José Ovidio Copstein Waldemar (*)

Em 2016, se unidos, PT e PSOL teriam ido para o segundo turno contra Marchezan, em Porto Alegre. Em 2018, PT e PDT, mesmo unidos, não estariam no segundo turno estadual, numa eleição em que Bolsonaro ganhou de Haddad em Porto Alegre.

O primeiro ano do governo Bolsonaro tem sido um desastre para a população. O governo avança com uma política de terra arrasada, contida em certa medida pelo congresso e STF. Todos na esquerda concordam que vivemos numa situação excepcional. Porque então esta incapacidade da esquerda de se unir já no primeiro turno, aumentando as chances de ter um candidato progressista no segundo turno? Os mais antigos conhecem a brincadeira de que a esquerda só se une na prisão.

Hitler ganhou porque o Partido Socialista e o Comunista se dividiram. Na guerra civil espanhola, a desunião entre republicanos, comunistas e anarquistas facilitou a vitória de Franco. Mais recentemente, na França, pela primeira vez, não houve partido de esquerda no segundo turno. Se estivessem unidos, o PS e a Frente de Esquerda França Insubmissa teriam ido para o segundo turno como o partido mais votado. Nenhum dos dois partidos de esquerda quis ceder a cabeça de chapa para o outro. Chegamos ao ponto de ficar contentes quando forças tradicionais de centro-direita como Macron ganham de Le Pen, a “Bolsonaro” francesa. Atualmente, na Península Ibérica, temos governos progressistas porque lá a esquerda conseguiu fazer acordos eleitorais e programáticos.

As eleições de 2020 são decisivas para preparar a presidencial de 2022. Para isso, soluções não convencionais são necessárias. Como entender que nossas lideranças não conseguem chegar a um acordo, sendo que está mais claro do que nunca que o principal adversário é a direita e a extrema-direita e não os demais partidos de esquerda?

Em Porto Alegre, existe uma longa história de conflito entre o PT e o PSOL. Muitas mágoas, ao longo de mais de uma década, levaram a uma desconfiança mútua, mesmo que muitas críticas que o PSOL fazia ao PT nacional eram as mesmas que o PT gaúcho também fazia ao “campo majoritário” petista. Em anos recentes, o PSOL cresceu em Porto Alegre e o PT diminuiu. Em 2016, Raul Pont teve 16% dos votos e Luciana Genro, 12%. Atualmente, o PSOL tem três vereadores e o PT tem quatro.

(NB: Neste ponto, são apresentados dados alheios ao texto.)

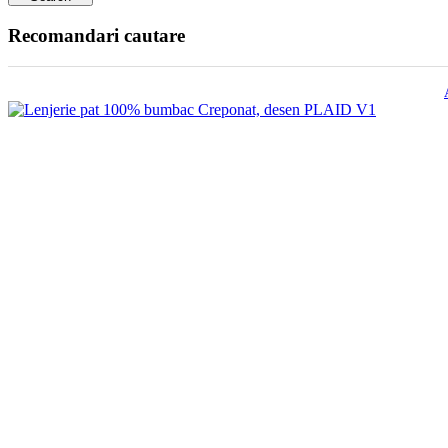
Recomandari cautare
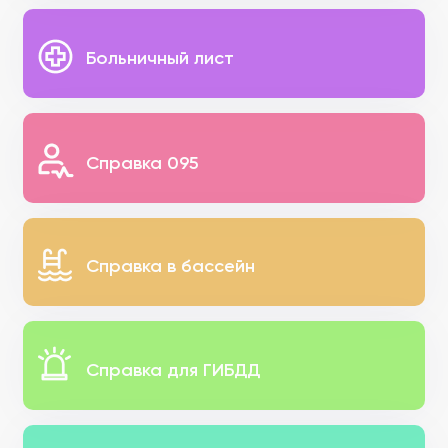
Больничный лист
Справка 095
Справка в бассейн
Справка для ГИБДД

Os dois partidos precisam sentar e se escutar com profundo respeito sobre as desavenças passadas. Este método de colocar face a face partes que tem diferenças e desconfianças, mas que tem um objetivo mais nobre em comum, já tem sido utilizado em várias situações, com bons resultados, inclusive medido por pesquisas acadêmicas. Exemplo disso são grupos de israelenses e palestinos que buscam conseguir a paz em dois estados independentes e grupos pró e contra aborto nos USA, que não tem interesse em fomentar violência entre eles.

A conversa serve para desdemonizar a outra parte, as diferenças não desaparecem, mas de ânimo desarmado fica mais fácil se chegar a um acordo.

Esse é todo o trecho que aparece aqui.